Nigel took the paper from the man and read: “My patience draws thin. You have two days to end NM, or I will take matters into my own hands.”
The letter was dated yesterday. Nigel’s hands shook, but for once, he knew exactly what it meant. Rage and disbelief flowed through him.I trusted him with my life.
“Tell me everything. How did you get mixed up in all of this?” Nigel asked, frustrated by his sluggish brain.
Dandelion appeared to have finally calmed down, but Nigel was not going to release her collar.
Mr. Jaspers took a breath, glancing between Alexander and Nigel as he said, “I overheard him, Lord Briston, talking to his father. Saying how they’d made a mistake waiting so long to kill the last two Dukes and that they needed to kill youbeforeyou could sire a son.”
“Killed the last two Dukes?” Nigel stared at him. “This… this whole time… it has been them?”
Mr. Jaspers nodded. “I was so shocked, I knocked over a jug, and Lord Briston… he found me. Asked me what I’d heard, and then… well then… he told me he’d kill me, kill my whole family, if I didn’t do what he asked.
“I tried to delay. I didn’t want to commit murder. But… my sister, she works for him. And about a fortnight or so ago, well, she started getting sick. Said Lord Briston was making her drink some strange tonic.”
“Couldn’t you simply tell her to stop drinking it?” Alexander demanded.
Mr. Jaspers shook his head miserably. “She’s a widow with two girls. She needs this job. Lord Briston said he’d sack her if she didn’t drink it. That he’d write her an awful reference and make sure she’d never work again.”
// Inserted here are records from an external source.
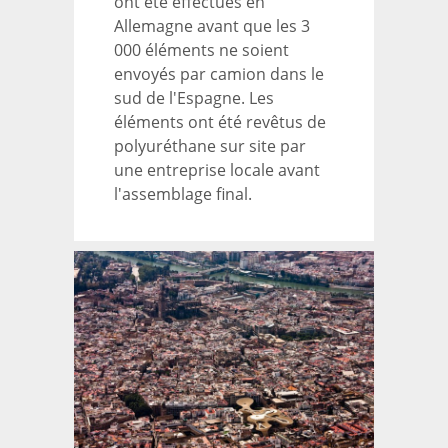
ont été effectués en
Allemagne avant que les 3
000 éléments ne soient
envoyés par camion dans le
sud de l'Espagne. Les
éléments ont été revêtus de
polyuréthane sur site par
une entreprise locale avant
l'assemblage final.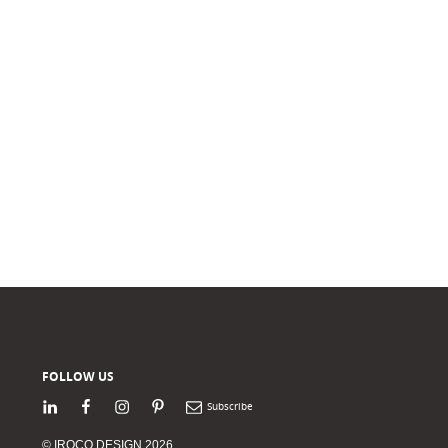
FOLLOW US
LinkedIn
Facebook
Instagram
Pinterest
Newsletter
© IROCO DESIGN 2026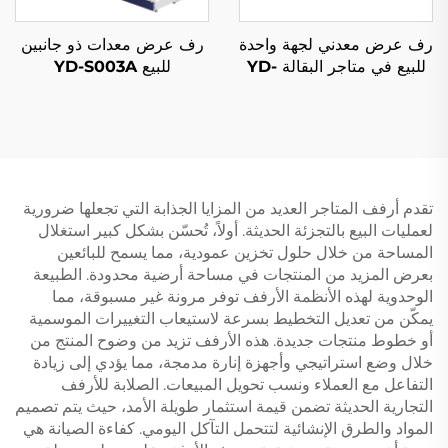
رف عرض معدني لجهة واحدة
رف عرض معدات ذو جانبين
للبيع في متاجر البقالة YD-
للبيع YD-S003A
S003
تقدم أرفف المتاجر العديد من المزايا الجذابة التي تجعلها ضرورية
لعمليات البيع بالتجزئة الحديثة. أولاً، تُحسّن بشكل كبير استغلال
المساحة من خلال حلول تخزين عمودية، مما يسمح للبائعين
بعرض المزيد من المنتجات في مساحة أرضية محدودة. الطبيعة
الوحدوية لهذه الأنظمة الأرفف توفر مرونة غير مسبوقة، مما
يمكّن من تعديل التخطيط بسرعة لاستيعاب التغييرات الموسمية
أو خطوط منتجات جديدة. هذه الأرفف تزيد من وضوح المنتج من
خلال وضع استراتيجي وأجهزة إنارة مدمجة، مما يؤدي إلى زيادة
التفاعل مع العملاء ونسب تحويل المبيعات. الصلابة للأرفف
التجارية الحديثة تضمن قيمة استثمار طويلة الأمد، حيث يتم تصميم
المواد والطرق الإنشائية لتتحمل التآكل اليومي. كفاءة الصيانة هي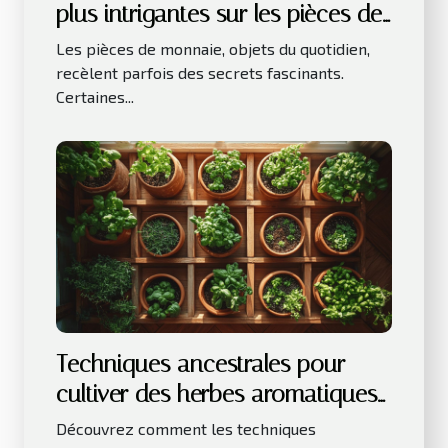
plus intrigantes sur les pièces de
monnaie
Les pièces de monnaie, objets du quotidien,
recèlent parfois des secrets fascinants.
Certaines...
Techniques ancestrales pour
cultiver des herbes aromatiques
en intérieur
Découvrez comment les techniques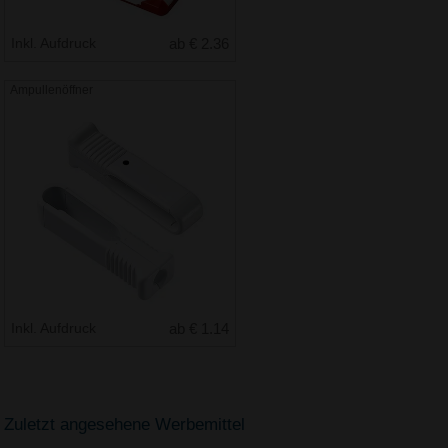
Inkl. Aufdruck
ab € 2.36
Ampullenöffner
Inkl. Aufdruck
ab € 1.14
Zuletzt angesehene Werbemittel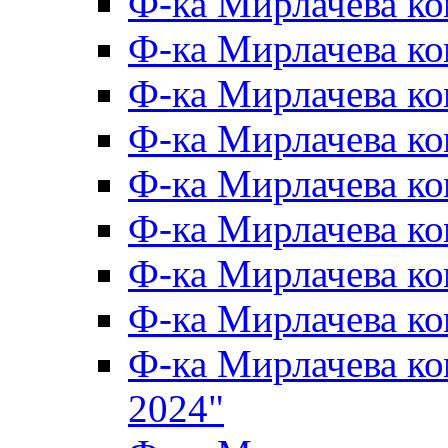
Ф-ка Мирлачева к
Ф-ка Мирлачева к
Ф-ка Мирлачева ко
Ф-ка Мирлачева к
Ф-ка Мирлачева к
Ф-ка Мирлачева к
Ф-ка Мирлачева к
Ф-ка Мирлачева 
Ф-ка Мирлачева 
2024"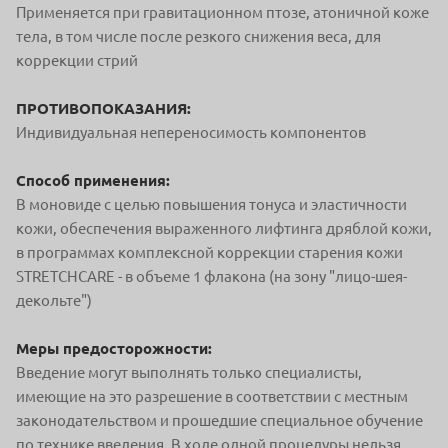
Применяется при гравитационном птозе, атоничной коже
тела, в том числе после резкого снижения веса, для
коррекции стрий
ПРОТИВОПОКАЗАНИЯ:
Индивидуальная непереносимость компонентов
Способ применения:
В моновиде с целью повышения тонуса и эластичности
кожи, обеспечения выраженного лифтинга дряблой кожи,
в программах комплексной коррекции старения кожи
STRETСHСARE - в объеме 1 флакона (на зону "лицо-шея-
декольте")
Меры предосторожности:
Введение могут выполнять только специалисты,
имеющие на это разрешение в соответствии с местным
законодательством и прошедшие специальное обучение
по технике введения. В ходе одной процедуры нельзя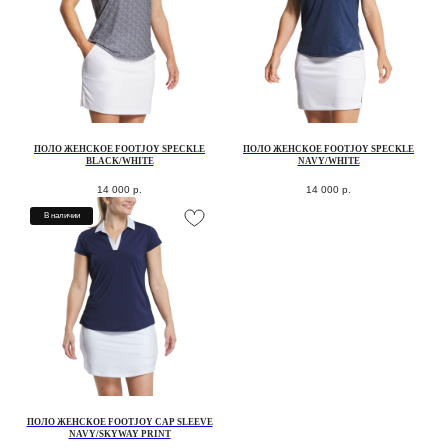
ПОЛО ЖЕНСКОЕ FOOTJOY SPECKLE
ПОЛО ЖЕНСКОЕ FOOTJOY SPECKLE
BLACK/WHITE
NAVY/WHITE
14 000
р.
14 000
р.
В наличии
ПОЛО ЖЕНСКОЕ FOOTJOY CAP SLEEVE
NAVY/SKYWAY PRINT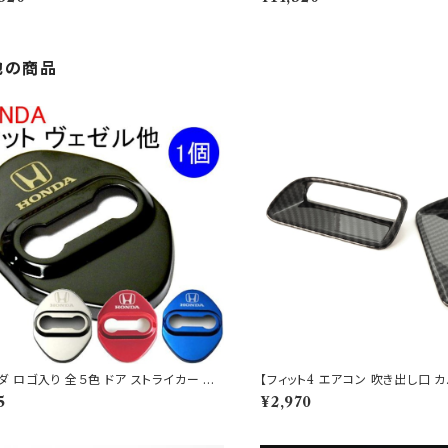
他の商品
ダ ロゴ入り 全５色 ドア ストライカー カ
【フィット4 エアコン 吹き出し口 
ン】
5
¥2,970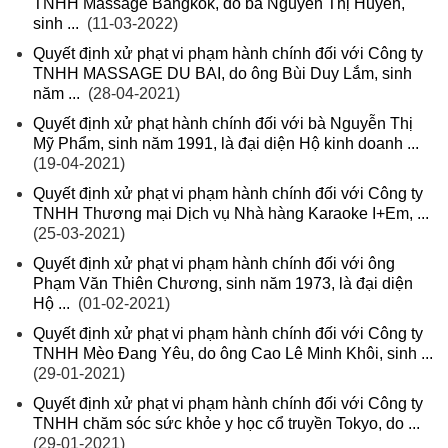
TNHH Massage Bangkok, do bà Nguyễn Thị Huyền,
sinh ...
(11-03-2022)
Quyết định xử phạt vi phạm hành chính đối với Công ty
TNHH MASSAGE DU BAI, do ông Bùi Duy Lắm, sinh
năm ...
(28-04-2021)
Quyết định xử phạt hành chính đối với bà Nguyễn Thị
Mỹ Phẩm, sinh năm 1991, là đại diện Hộ kinh doanh ...
(19-04-2021)
Quyết định xử phạt vi phạm hành chính đối với Công ty
TNHH Thương mại Dịch vụ Nhà hàng Karaoke I+Em, ...
(25-03-2021)
Quyết định xử phạt vi phạm hành chính đối với ông
Phạm Văn Thiên Chương, sinh năm 1973, là đại diện
Hộ ...
(01-02-2021)
Quyết định xử phạt vi phạm hành chính đối với Công ty
TNHH Mèo Đang Yêu, do ông Cao Lê Minh Khôi, sinh ...
(29-01-2021)
Quyết định xử phạt vi phạm hành chính đối với Công ty
TNHH chăm sóc sức khỏe y học cổ truyền Tokyo, do ...
(29-01-2021)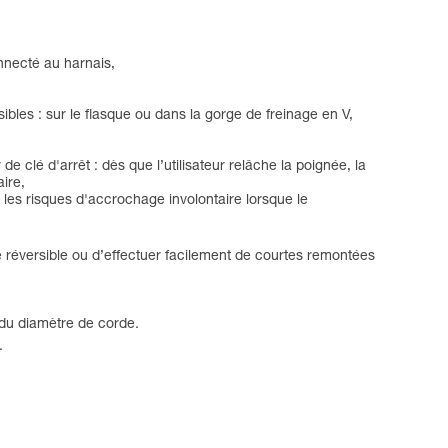
onnecté au harnais,
les : sur le flasque ou dans la gorge de freinage en V,
 clé d'arrêt : dès que l’utilisateur relâche la poignée, la
ire,
 les risques d'accrochage involontaire lorsque le
e réversible ou d’effectuer facilement de courtes remontées
t du diamètre de corde.
.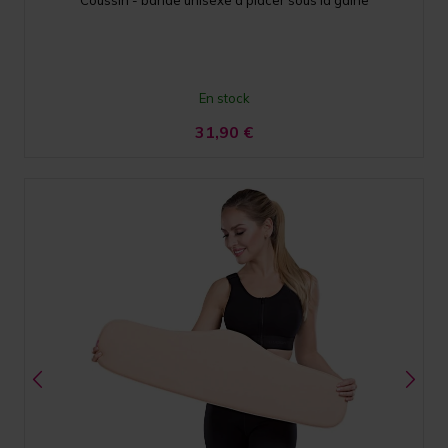
En stock
31,90
€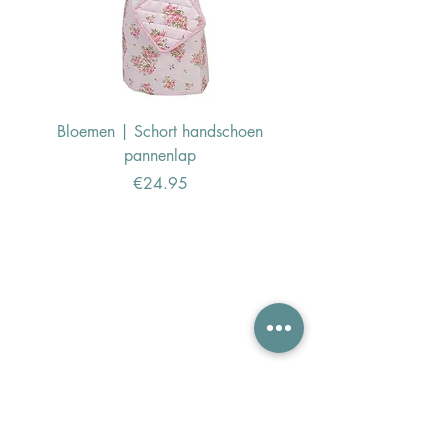
Bloemen | Schort handschoen
Konijn | Schort hand
pannenlap
Price
€24.95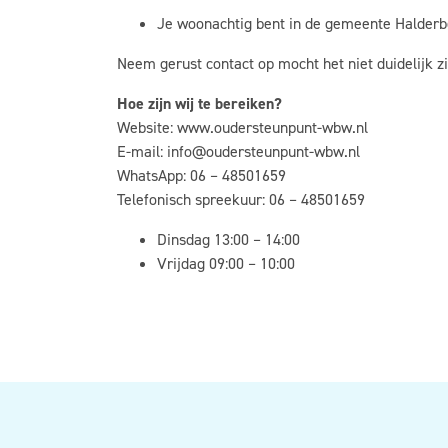
Je woonachtig bent in de gemeente Halderb
Neem gerust contact op mocht het niet duidelijk zi
Hoe zijn wij te bereiken?
Website: www.oudersteunpunt-wbw.nl
E-mail: info@oudersteunpunt-wbw.nl
WhatsApp: 06 – 48501659
Telefonisch spreekuur: 06 – 48501659
Dinsdag 13:00 – 14:00
Vrijdag 09:00 – 10:00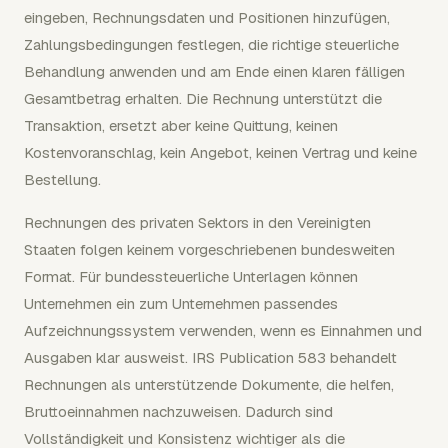
eingeben, Rechnungsdaten und Positionen hinzufügen,
Zahlungsbedingungen festlegen, die richtige steuerliche
Behandlung anwenden und am Ende einen klaren fälligen
Gesamtbetrag erhalten. Die Rechnung unterstützt die
Transaktion, ersetzt aber keine Quittung, keinen
Kostenvoranschlag, kein Angebot, keinen Vertrag und keine
Bestellung.
Rechnungen des privaten Sektors in den Vereinigten
Staaten folgen keinem vorgeschriebenen bundesweiten
Format. Für bundessteuerliche Unterlagen können
Unternehmen ein zum Unternehmen passendes
Aufzeichnungssystem verwenden, wenn es Einnahmen und
Ausgaben klar ausweist. IRS Publication 583 behandelt
Rechnungen als unterstützende Dokumente, die helfen,
Bruttoeinnahmen nachzuweisen. Dadurch sind
Vollständigkeit und Konsistenz wichtiger als die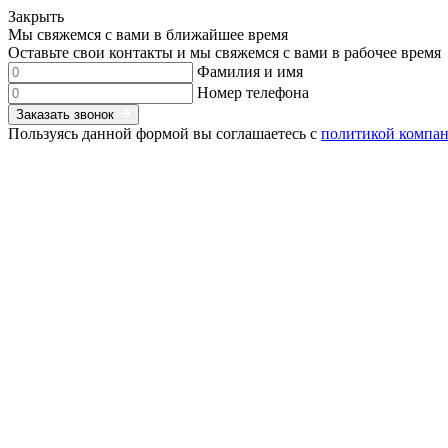
Закрыть
Мы свяжемся с вами в ближайшее время
Оставьте свои контакты и мы свяжемся с вами в рабочее время
Фамилия и имя
Номер телефона
Заказать звонок
Пользуясь данной формой вы соглашаетесь с
политикой компа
“But surely you could’ve gone to the magistrate?” Alexander asked.
“Even with the letter and the proof you have, they would not have had an antidote.” Understanding bloomed in Nigel, and he felt it fuel his anger.
“The man has abused his station for the last time. We will sort this. You have two dukes on your side now, and Rokesby is well versed in poisons and antidotes.”
Nigel had never been more grateful for his friend’s overprotective paranoia than in that moment. “So, I take it, getting you this job was just a way of getting you close to me.
Mr. Jaspers nodded, seeming simultaneously terrified and relieved. “I was supposed to slowly poison you, just enough to make you sick. He gave me the measurements, said to wear gloves because the stuff would cause a rash, told me it’s what they’d done to the other two dukes.”
“This whole time, our line has not been cursed? But this goes back beyond my grandfather!” Nigel’s head felt as though it were full of lead. His thoughts were sluggish.
Mr. Jaspers shrugged. “I only heard them speak of the last two Dukes. Lord Briston told me that the others were just bad luck as far as he knew, but his father and grandfather had sought to capitalise on the myths.”
“He told you rather a lot for a mere servant.” Alexander frowned.
“He gets chatty when he’s drunk. Even more so if he is happy.” Mr. Jaspers was still shaking. “He seemed to think that he’d won a girl away from Nigel and was celebrating that you’d be dead, and he had won her heart.”
Nigel scoffed. “Olivia would never love a snake like him.”